Distributed Data Processing for Large-Scale Simulations on Cloud

Lily Hu
TJ Lu
Yi-fan Chen
2021 IEEE INTERNATIONAL SYMPOSIUM ON ELECTROMAGNETIC COMPATIBILITY, SIGNAL & POWER INTEGRITY (2021) (to appear)

Abstract

In this work, we proposed a distributed data pipeline for large-scale simulations by using libraries and frameworks available on Cloud services. The data pipeline is designed with careful considerations for the characteristics of the simulation data. The implementation of the data pipeline is with Apache Beam and Zarr. Beam is a unified, open-source programming model for building both batch- and streaming-data parallel-processing pipelines. By using Beam, one can simply focus on the logical composition of the data processing task and bypass the low-level details of distributed computing.
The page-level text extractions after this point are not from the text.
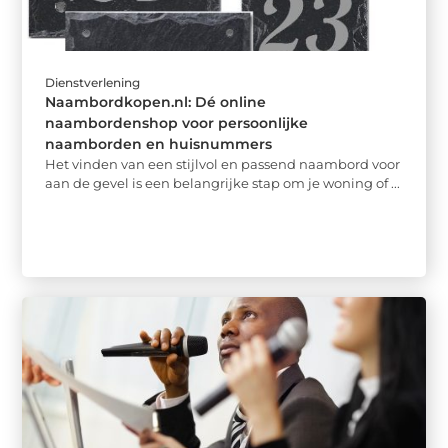
Dienstverlening
Naambordkopen.nl: Dé online
naambordenshop voor persoonlijke
naamborden en huisnummers
Het vinden van een stijlvol en passend naambord voor
aan de gevel is een belangrijke stap om je woning of ...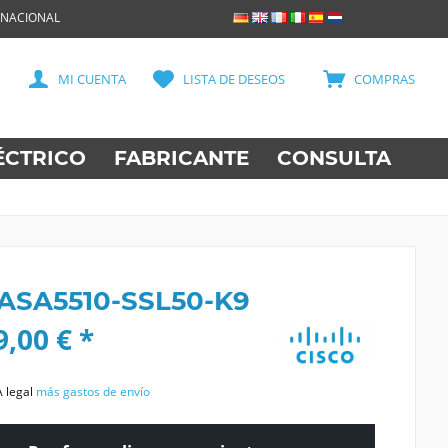
RNACIONAL
MI CUENTA
LISTA DE DESEOS
COMPRAS
ÉCTRICO
FABRICANTE
CONSULTA
 ASA5510-SSL50-K9
,00 € *
A legal
más gastos de envío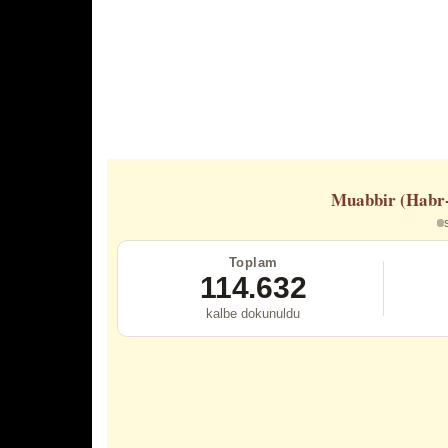
Muabbir (Habr
Toplam
114.632
kalbe dokunuldu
The orchestration of distributed processing is fully managed by the runner, in this work, Dataflow on Google Cloud. Beam separates the programming layer from the runtime layer such that the proposed pipeline can be executed across various runners. The storage format of the output tensor of the data pipeline is Zarr. Zarr allows concurrent reading and writing, storage on a file system, and data compression before the storage. The performance of the data pipeline is analyzed with an example, of which the simulation data is obtained with an in-house developed computational fluid dynamic solver running in parallel on Tensor Processing Unit (TPU) clusters. The performance analysis demonstrates good storage and computational efficiency of the proposed data pipeline.